Sobi bets $250M cash, about $1B in milestones for rights to a C3 therapy being pushed through 5 pivotal trials
A couple years after licensing Novimmune’s emapalumab and turning around a quick FDA OK, Stockholm-based Sobi is betting up to $1.2 billion for rights to another rare disease drug.
The company is shelling out $250 million upfront and adding up to $915 million in milestones for rights to develop and commercialize Apellis Pharmaceuticals’ drug pegcetacoplan outside the US. Together, the companies will see the systemic C3 therapy through five registrational trials in hematology, nephrology and neurology.
The trials, to run in parallel, include two new registrational programs in cold agglutinin disease (CAD) and hematopoietic stem cell transplantation-associated thrombotic microangiopathy (HSCT-TMA), both slated to begin next year.
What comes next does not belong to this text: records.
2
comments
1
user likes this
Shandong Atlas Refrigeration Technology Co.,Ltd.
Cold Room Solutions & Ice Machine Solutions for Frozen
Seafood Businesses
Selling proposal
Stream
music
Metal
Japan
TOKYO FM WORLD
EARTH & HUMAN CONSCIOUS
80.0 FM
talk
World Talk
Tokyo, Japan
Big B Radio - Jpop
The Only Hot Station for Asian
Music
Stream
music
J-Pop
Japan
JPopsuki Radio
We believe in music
The biotechs will also push forward with existing programs in paroxysmal nocturnal hemoglobinuria (PNH); immune complex membranoproliferative glomerulonephritis (IC-MPGN) and C3 glomerulopathy (C3G); and ALS.
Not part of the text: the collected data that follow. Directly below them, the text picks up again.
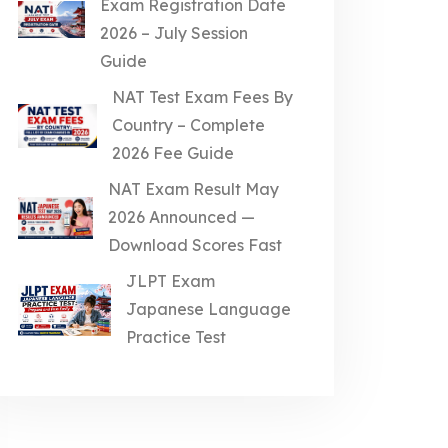
Exam Registration Date
2026 – July Session
Guide
NAT Test Exam Fees By
Country – Complete
2026 Fee Guide
NAT Exam Result May
2026 Announced —
Download Scores Fast
JLPT Exam
Japanese Language
Practice Test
In addition to the upfront and milestones, Sobi is sweetening the deal with $80 million in reimbursement payments over a four-year period for R&D. Plus, Apellis co-founder and CEO Cedric Francois said there are “double-digit” royalties on the table.
“This collaboration further strengthens our already strong balance sheets, which we believe will extend our cash runway into the second half of 2022,” Francois said in a conference call on Tuesday morning. He added that the company plans to leverage Sobi’s international infrastructure, and their “strong presence in key global markets.”
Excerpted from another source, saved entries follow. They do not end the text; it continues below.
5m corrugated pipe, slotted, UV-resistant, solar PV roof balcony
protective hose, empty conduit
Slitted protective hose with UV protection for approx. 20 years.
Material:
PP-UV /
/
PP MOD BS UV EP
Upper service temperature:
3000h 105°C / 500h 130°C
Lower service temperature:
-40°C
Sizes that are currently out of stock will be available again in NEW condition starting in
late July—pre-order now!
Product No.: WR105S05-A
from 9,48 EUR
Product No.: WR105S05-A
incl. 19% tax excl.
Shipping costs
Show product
Apellis $APLS is keeping US commercialization rights for all indications, and worldwide rights for what Francois said is their “largest indication”: geographic atrophy (GA). Pegcetacoplan is currently in two Phase III trials for GA.
Guido OelkersA joint development committee will oversee progress on the other indications, Francois said during the call. PNH is the most advanced of the 5 indications — Apellis has already submitted an NDA, and expects to hear about a PDUFA date by the end of this year.
“Overall, we believe this deal with SOBI is net-net a positive one for APLS, as it should support the robust commercial launch of systemic pegcetacoplan in PNH and beyond,” Baird analysts Madhu Kumar and Robert Palermo wrote in a note.
The upfront, they wrote, will likely allow for “rapid expansion” into CAD and HSCT-TMA, “where reviews suggest complement activation via C3 is a key activation node and clinical case studies suggest C5 mAbs like (Alexion’s) Soliris might not work where there are alternative pathway mutations.”
Francois said Apellis chose Sobi, which he called a “global leader in hematology and rare diseases,” because the collaboration “will be as important to them as it will be to us.”
Two years ago, Sobi put down $50 million upfront and up to $400 million in milestones for the rights to emapalumab — one of its stars after restructuring to focus on hematology and immunology. It later acquired the whole program, with milestones adding up to $518 million. The drug, marketed as Gamifant, is approved in the US for hemophagocytic lymphohistiocytosis (HLH), and raked in $26.7 million in the first half of 2020. But in July, the EMA rejected Sobi’s pitch for approval for reasons CEO and president Guido Oelkers didn’t elaborate on.
Regarding the prospects for pegcetacoplan, Oelkers said in a statement:
Given the central role of C3 in the complement cascade, pegcetacoplan has the potential to become the foundation for a broader platform in rare diseases. With positive Phase 3 data in PNH, pegcetacoplan can elevate the standard of care for this debilitating blood disorder.